What is required: Note how many lines of the data below hold the word "plus", then give that number with no other text.

Material supplied:
....
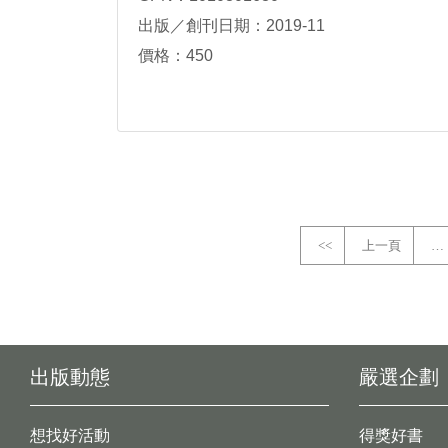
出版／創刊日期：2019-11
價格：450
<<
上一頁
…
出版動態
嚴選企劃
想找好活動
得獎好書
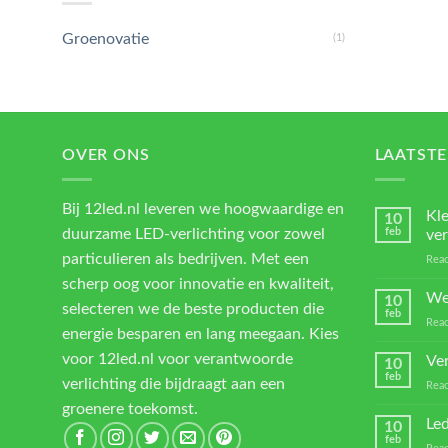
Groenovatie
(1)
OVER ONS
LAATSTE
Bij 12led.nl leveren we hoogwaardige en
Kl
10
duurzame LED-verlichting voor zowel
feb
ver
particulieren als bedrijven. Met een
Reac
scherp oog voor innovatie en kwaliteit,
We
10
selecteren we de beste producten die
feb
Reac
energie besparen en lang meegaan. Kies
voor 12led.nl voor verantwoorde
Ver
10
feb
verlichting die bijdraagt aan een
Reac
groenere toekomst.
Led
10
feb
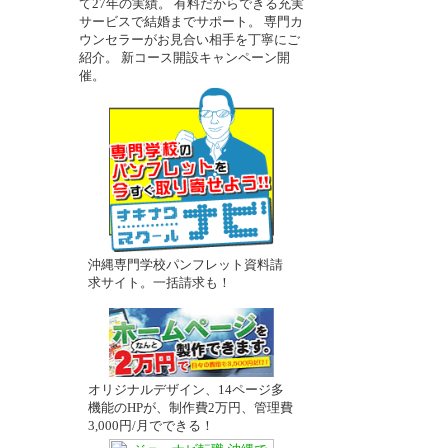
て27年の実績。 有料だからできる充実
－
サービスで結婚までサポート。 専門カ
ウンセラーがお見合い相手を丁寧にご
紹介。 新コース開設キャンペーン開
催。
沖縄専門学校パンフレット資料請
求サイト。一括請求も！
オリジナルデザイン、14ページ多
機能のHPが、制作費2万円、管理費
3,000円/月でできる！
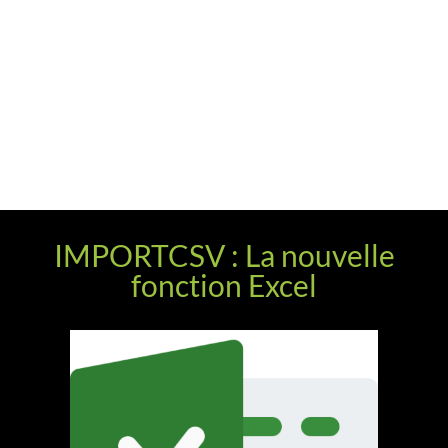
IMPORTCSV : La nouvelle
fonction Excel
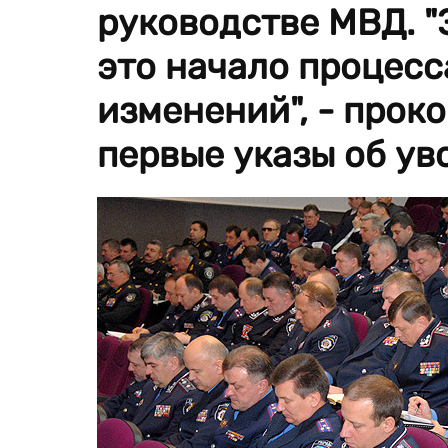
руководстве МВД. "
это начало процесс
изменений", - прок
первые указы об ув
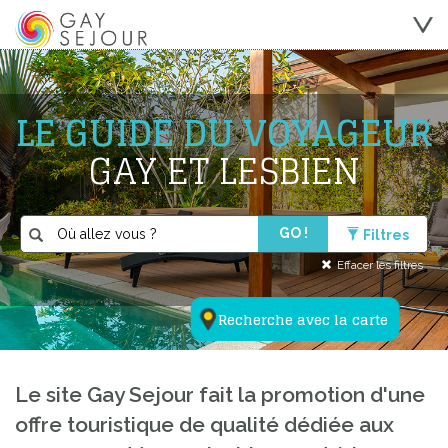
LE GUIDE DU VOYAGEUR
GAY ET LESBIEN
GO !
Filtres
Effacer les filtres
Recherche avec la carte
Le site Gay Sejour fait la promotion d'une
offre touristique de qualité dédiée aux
....
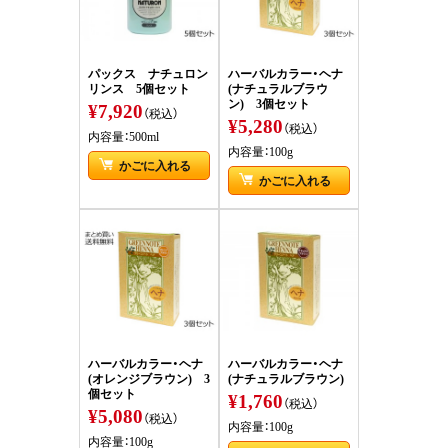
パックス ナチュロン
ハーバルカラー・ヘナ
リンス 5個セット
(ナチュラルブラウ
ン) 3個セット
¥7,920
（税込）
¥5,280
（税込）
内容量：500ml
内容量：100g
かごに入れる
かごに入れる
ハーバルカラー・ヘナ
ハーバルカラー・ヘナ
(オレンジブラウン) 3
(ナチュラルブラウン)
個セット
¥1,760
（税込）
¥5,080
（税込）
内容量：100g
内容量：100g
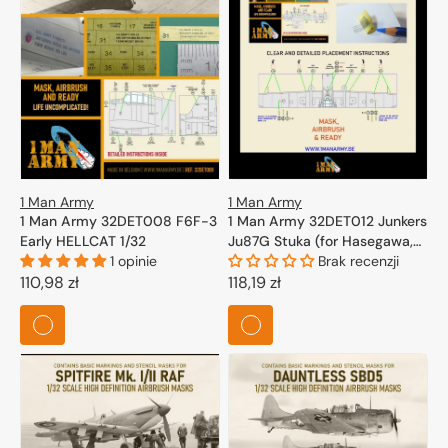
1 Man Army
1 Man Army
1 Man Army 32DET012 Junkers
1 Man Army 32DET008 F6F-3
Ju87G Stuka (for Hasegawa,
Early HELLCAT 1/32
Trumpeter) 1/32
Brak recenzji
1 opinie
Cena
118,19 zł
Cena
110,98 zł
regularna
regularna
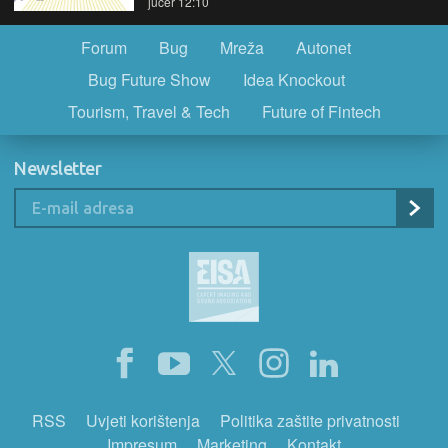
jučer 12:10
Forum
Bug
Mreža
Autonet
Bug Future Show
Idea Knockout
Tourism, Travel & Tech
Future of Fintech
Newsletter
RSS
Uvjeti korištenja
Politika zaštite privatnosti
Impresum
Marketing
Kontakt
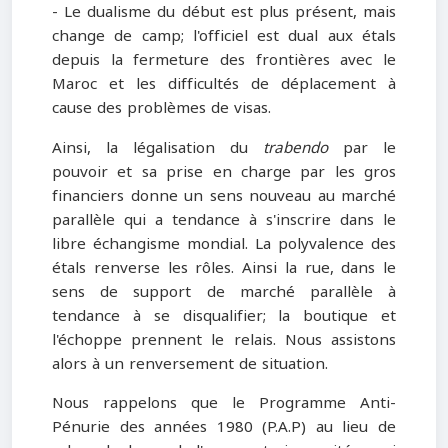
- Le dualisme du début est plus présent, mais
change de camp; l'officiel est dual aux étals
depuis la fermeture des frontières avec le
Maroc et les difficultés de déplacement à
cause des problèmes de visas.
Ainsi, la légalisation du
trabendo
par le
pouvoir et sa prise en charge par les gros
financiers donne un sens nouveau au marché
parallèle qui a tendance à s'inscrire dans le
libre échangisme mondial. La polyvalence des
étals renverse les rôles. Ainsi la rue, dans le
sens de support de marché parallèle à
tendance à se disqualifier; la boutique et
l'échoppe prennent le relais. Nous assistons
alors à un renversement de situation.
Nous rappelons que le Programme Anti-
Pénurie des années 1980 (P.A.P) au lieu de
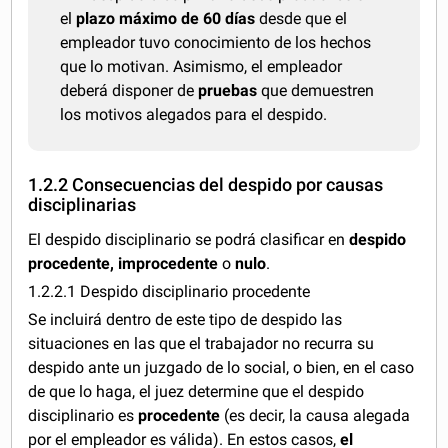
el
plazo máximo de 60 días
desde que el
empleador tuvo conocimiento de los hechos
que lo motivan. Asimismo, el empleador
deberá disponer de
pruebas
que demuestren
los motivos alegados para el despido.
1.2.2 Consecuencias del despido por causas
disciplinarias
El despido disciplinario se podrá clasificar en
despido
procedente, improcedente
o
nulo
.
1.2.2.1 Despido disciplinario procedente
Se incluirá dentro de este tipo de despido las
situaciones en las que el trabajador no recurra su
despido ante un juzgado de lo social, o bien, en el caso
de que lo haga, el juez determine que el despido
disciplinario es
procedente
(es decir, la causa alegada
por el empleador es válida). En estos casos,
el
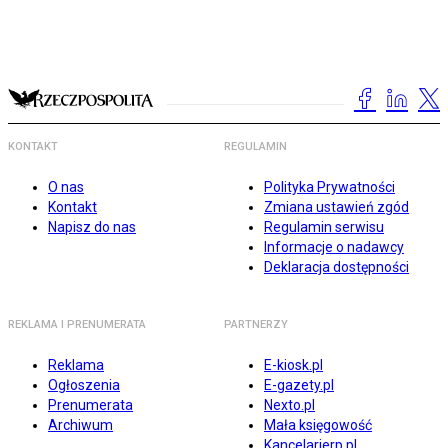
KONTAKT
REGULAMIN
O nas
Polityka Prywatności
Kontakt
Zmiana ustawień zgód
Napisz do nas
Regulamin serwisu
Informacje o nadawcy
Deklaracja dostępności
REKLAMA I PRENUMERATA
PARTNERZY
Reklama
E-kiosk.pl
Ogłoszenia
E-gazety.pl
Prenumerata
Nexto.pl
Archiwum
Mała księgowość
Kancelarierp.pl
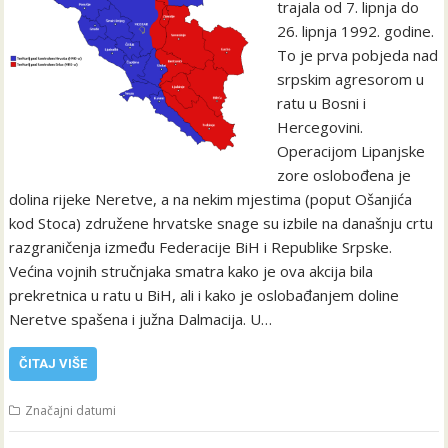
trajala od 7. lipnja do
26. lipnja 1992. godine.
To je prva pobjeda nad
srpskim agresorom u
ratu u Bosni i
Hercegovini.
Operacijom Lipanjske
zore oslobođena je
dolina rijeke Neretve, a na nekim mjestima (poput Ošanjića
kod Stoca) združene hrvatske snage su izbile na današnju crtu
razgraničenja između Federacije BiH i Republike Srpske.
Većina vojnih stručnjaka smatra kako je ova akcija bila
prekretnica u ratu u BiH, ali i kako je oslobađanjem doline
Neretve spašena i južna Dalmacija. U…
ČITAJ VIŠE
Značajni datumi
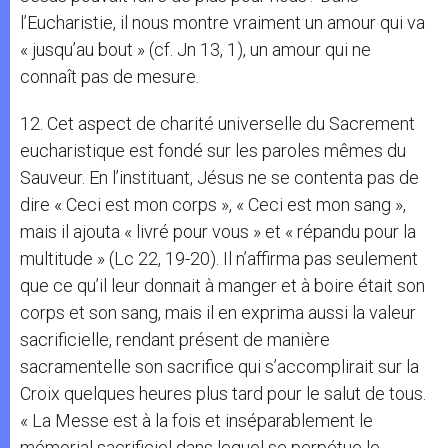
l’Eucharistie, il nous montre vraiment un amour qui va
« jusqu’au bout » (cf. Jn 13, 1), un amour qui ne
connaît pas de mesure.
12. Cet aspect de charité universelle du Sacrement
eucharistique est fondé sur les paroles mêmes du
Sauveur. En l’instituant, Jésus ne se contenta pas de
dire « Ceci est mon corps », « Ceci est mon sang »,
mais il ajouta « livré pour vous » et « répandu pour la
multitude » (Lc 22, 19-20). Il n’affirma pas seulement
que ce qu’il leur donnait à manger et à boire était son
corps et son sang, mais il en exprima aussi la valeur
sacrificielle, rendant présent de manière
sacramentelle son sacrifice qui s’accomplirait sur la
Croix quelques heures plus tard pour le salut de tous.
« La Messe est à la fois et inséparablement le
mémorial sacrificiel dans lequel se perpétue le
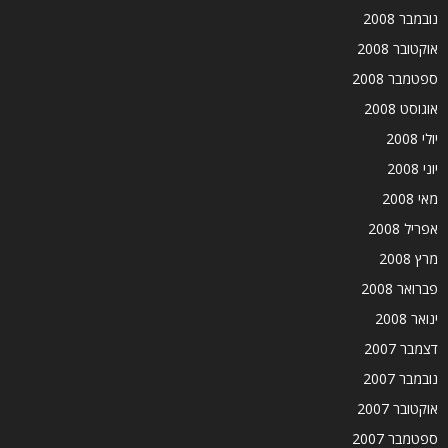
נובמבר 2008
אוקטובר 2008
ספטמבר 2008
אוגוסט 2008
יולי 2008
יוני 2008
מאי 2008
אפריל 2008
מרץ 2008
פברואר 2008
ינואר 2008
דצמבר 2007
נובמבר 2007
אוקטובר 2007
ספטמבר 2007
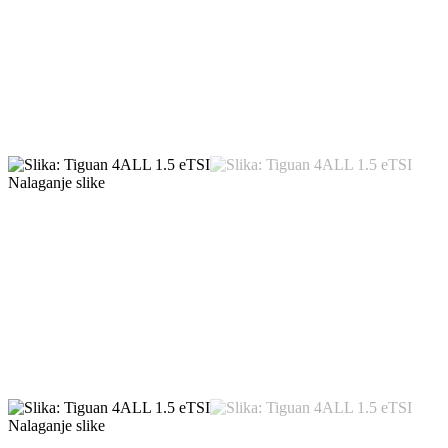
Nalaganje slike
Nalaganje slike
....
Expected answer: 2